İşte Ayşe Yıldız, bu iki adamın Rusçuk’ta başlayıp genişleyen ilişkilerini merkeze alarak dönemin Osmanlı, Balkan ve Rus toplumunun nitelikli bir fotoğrafını çekiyor.

Yıldız’ın ele aldığı dönem, âdemi merkeziyetçilik akımının öne çıktığı; uluslararası sorunlar, ciddi toprak kayıpları ve yeni modernleşme çabalarının gözlemlenmeye başladığı bir dönemdir.

Köse Ahmed Efendi ve Manuk Mirzayan’ın hikâyesi de, bir yönüyle bu sürecin tam merkezinde yer aldığı için ayrıca önemli.

  • Künye: Aysel Yıldız – Kenar Adamları ve Bendeleri: Tirsinikli İsmail Ağa ve Alemdar Mustafa Paşa’nın Adamları Manuk Mirzayan ve Köse Ahmed Efendi, Kitap Yayınevi, tarih, 329 sayfa, 2018

Serdar Ösen – Osmanlı Devlet ve Toplum Hayatında Mevlevilik (2015)

Modernleşme çalışmalarının hız kazandığı 19. yüzyılda, Mevleviliğin Osmanlı devlet ve toplum hayatındaki yerini irdeleyen bir araştırma.

Serdar Ösen, Anadolu’da Mevleviliğin ortaya çıktığı koşulları ve 19. yüzyıl boyunca Osmanlı tahtında bulunmuş padişahların dönemlerini esas alarak siyasi ve toplumsal alanda Mevleviliğin nasıl bir tarihi seyir izlediğini tartışıyor.

  • Künye: Serdar Ösen – Osmanlı Devlet ve Toplum Hayatında Mevlevilik, Kitap Yayınevi

Umut Şumnu – Mimarlar ve Apartmanları (2018)

Mimarlıkta ikonik yapılar, daha çok kamu yapıları ve mekânları üzerinden dillendirilir.

Oysa mimarlıktaki egemen anlatıya hiçbir şekilde uymayan bazı sivil mimari örnekleri vardır ki, bu eserler asıl vuruculuklarını da bu niteliklerinden alır.

İşte ‘Mimarlar ve Apartmanları’, Ankara’da 1930-1980 arasındaki elli yıllık zaman diliminde yapılmış sivil mimari örneklerini inceliyor.

Ana akım mimarlık tarihi içerisinde yer almayan bu yapıların çoğu, şu an ne yazık ki yıkılmaya yüz tutmuş durumda.

Umut Şumnu, bu yapıların detaylı mimari analizini yapmakla yetinmiyor, aynı zamanda eserlerin yapıldığı dönemdeki konut politikalarını, bu eserleri yapan mimarları, eserleri kullanan kişilerin özelliklerini ve nihayet bu eserlerin ortaya koyduğu barınma/yaşam kültürünü detaylı bir şekilde ortaya koyuyor.

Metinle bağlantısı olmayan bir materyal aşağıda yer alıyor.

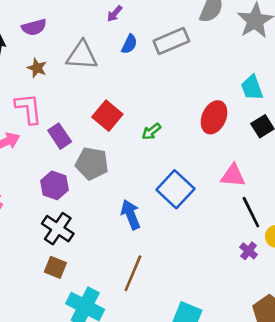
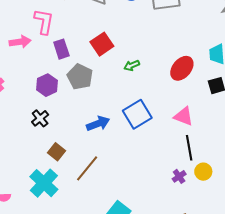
blue arrow: (131, 215) -> (98, 124), turned 75
black cross: (58, 229) -> (40, 118), size x0.7
brown square: (55, 267) -> (57, 152), moved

Çalışma hem Türkiye’nin sivil mimari kültür mirasını Ankara bağlamında araştırmasıyla önemli hem de benzer çalışmaların önünü açma potansiyeliyle oldukça değerli.

  • Künye: Umut Şumnu – Mimarlar ve Apartmanları: Ankara’da Konut ve Barınma Kültüründen Örnekler, Kitap Yayınevi, mimari, 155 sayfa, 2018

Sezer Şimşek – Ebul’ulâ Mardin (2015)

Cumhuriyet döneminde de yaşamış bilim insanı, fakîh ve muteber bir son dönem Osmanlı âlimi olan Ebul’ulâ Mardin’in Türk toplum düşüncesindeki yerini ortaya koyan arşivlik bir eser.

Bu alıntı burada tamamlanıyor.